AS A LITTLE KID on the school playground one day, another kid called a pal of mine "a fuckin' yid," mystifying both of us. I trotted on home to ask my mother what a yid was, of course leaving out the fuckin' preface. In those days the f-bomb really was a bomb, or at least the verbal equivalent. If your parents even heard a rumor that you'd deployed it you were in big trouble, very big trouble. Mom said, "Don't ever say that word. For Jews, it's like calling a colored person a nigger." My follow-up question asked her to define what a Jew was, which is where Mum's explanation broke down because I have only a vague memory of her rattling off several names, all of them of people who were "nicer" than most of the other adults children encountered in those helmet-free, unsupervised times, when kids could run loose. Most adults, in my memory were, "Get outtahere, you little bastard. Next time your goddam ball comes over here I'm keepin' it." But in the early 1950s, racial epithets, at least among the aspiring middle class, even among the aspiring middle class that secretly shared the motivating sentiments, the vulgar ethnic terms were considered bad form, class indicators that meant you and your family still weren't even within hailing distance of respectability, let alone gentility. Years later, as a militant lib, I thought back to my deformative years and that episode, which I still remember 70 years later, concluding, perhaps incorrectly, that yid was then routine among Catholics, of which there were many in my elementary school, so many about half my class disappeared after lunch every Friday for catechism lessons at the big church down the street, and inedible fish was served in the school cafeteria. 1950 Catholic kids, I'll bet, were still being taught that Jews killed Christ.
A FRIEND COMMENTS: I grew up in an apartment building owned by my grandfather, all Jewish occupants. The rest of the neighborhood was mostly Irish Catholic, and most of the kids went to St. Nicholas of Tolentine's school. And I would be routinely ridiculed as I walked home.

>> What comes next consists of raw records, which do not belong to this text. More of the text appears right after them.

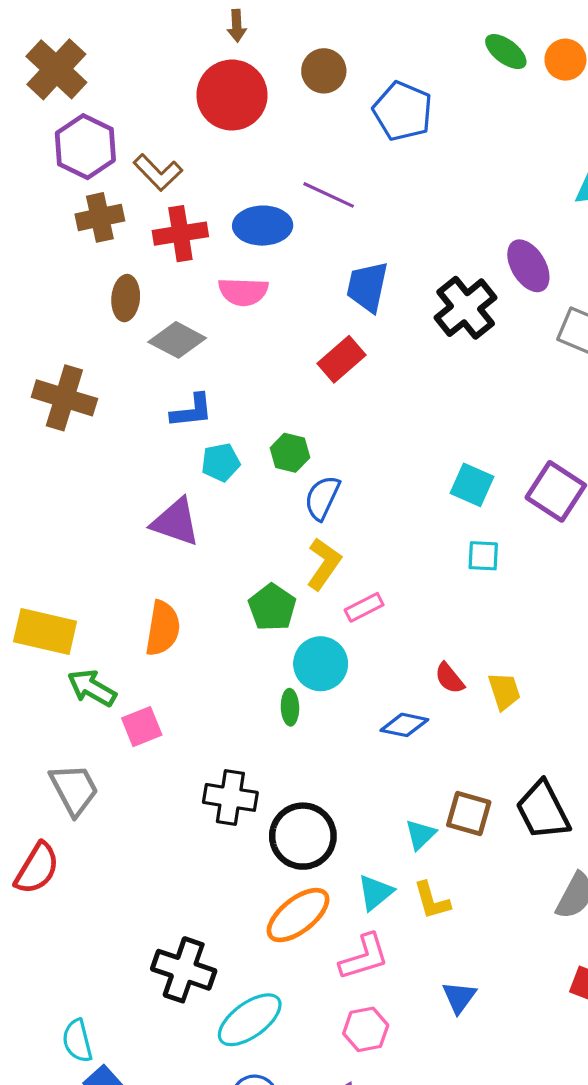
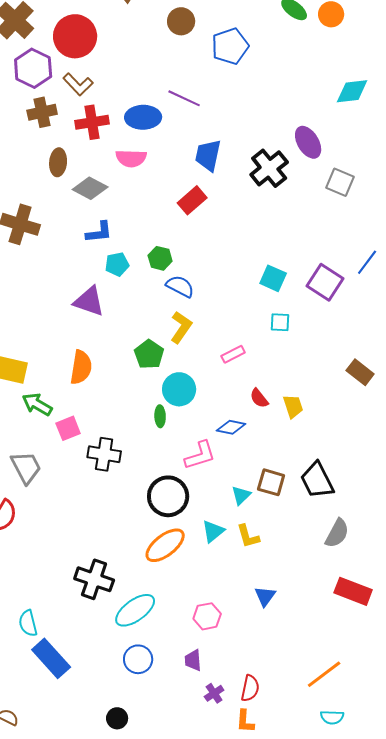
red circle: (232, 95) -> (75, 36), moved
blue pentagon: (403, 111) -> (230, 46), turned 30
blue semicircle: (322, 498) -> (180, 286), turned 92
pink rectangle: (364, 607) -> (233, 354), moved
black cross: (230, 797) -> (104, 454), moved
pink L-shape: (364, 957) -> (200, 455), moved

“HAPPY CHA-NU-KAH, Jew!” That was belched forth in my face as I meekly walked down the LONG street to my house. And the Catholic kids were big on yelling that I killed Christ. I had zero understanding of what they were saying as nothing religious was spoken in my home. I was awed and frightened of a little larger than life size crucifixion scene outside the church I mentioned. We drove by it once in a while. Ditto the Christ head in a bed of thorny straw that hung above the bed of my friend Bernadette. I had not a clue, but both sculptures scared me, but I could not look away. My little grade school brain knew something was very odd. I didn’t get it, really, because my parents never said a negative word about other people — black white grey catholic jewish protestant. It was never brought up to me, except to not stare at people who were different. Since my father was a pragmatic atheist, we had no religious education or ceremony in my home. The best thing to come from being Jewish was getting two four day weekends in the early autumn because of Jewish holy days.